Windows 7 does a lot of things well. File management isn't one of them. That's too bad, because according to Microsoft, copying, moving, renaming, and deleting files represent half of the total command usage for the average Windows user. Microsoft refers to these commands as "copy jobs," and of those copy jobs, 50 percent take less than 10 seconds to complete, and a full 20 percent take longer than 2 minutes. In Windows 8, the Redmond software giant is putting a heavy focus on improving file management.
In a blog post this week, Microsoft outlined three ways in which Windows 8 will handle file management better than previous versions of Windows. The first is a consolidated UI. Multiple copy jobs will appear in the same dialog, saving you from having to juggle multiple dialogs when transferring two or more files.
Secondly, you'll be able to pause, resume, and stop each copy job from within the dialog, as well as click on the source or destination folders while the transfer is still taking place. We have three words: It's about time!

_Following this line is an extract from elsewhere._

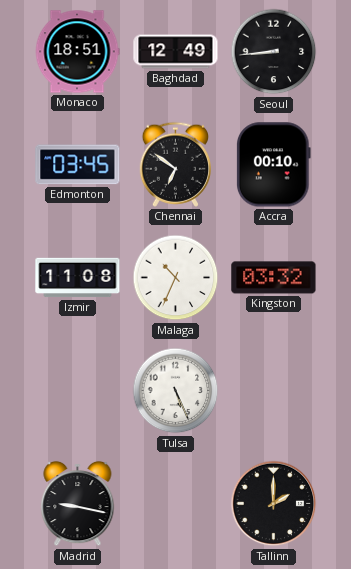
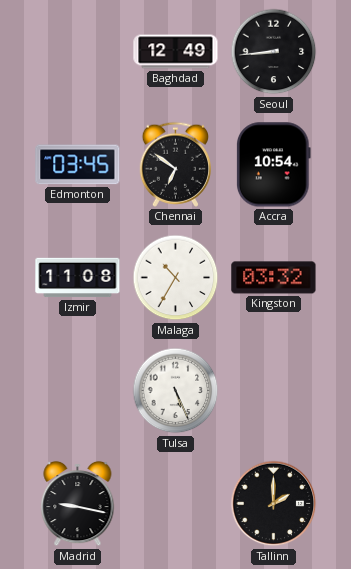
Monaco: 18:51 -> none
Accra: 00:10 -> 10:54
Malaga: 10:34 -> 10:35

Finally, Windows 8 will include a real-time throughput graph. Microsoft says it isn't designed for benchmarking, however it will give you a detailed view of what's going on, such as the speed of data transfer, the transfer rate trend, and how much data is left.
As for the accuracy of the estimated time remaining for a copy job to complete, well, it's still going to suck.
"Estimating the time remaining to complete a copy is nearly impossible to do with any precision because there are many unpredictable and uncontrollable variables involved... Rather than invest a lot of time coming up with a low confidence estimate that would be only slightly improved over the current one, we focused on presenting the information we were confident about in a useful and compelling way. This makes the most reliable information we have available to you so you can make more informed decisions," Microsoft explains.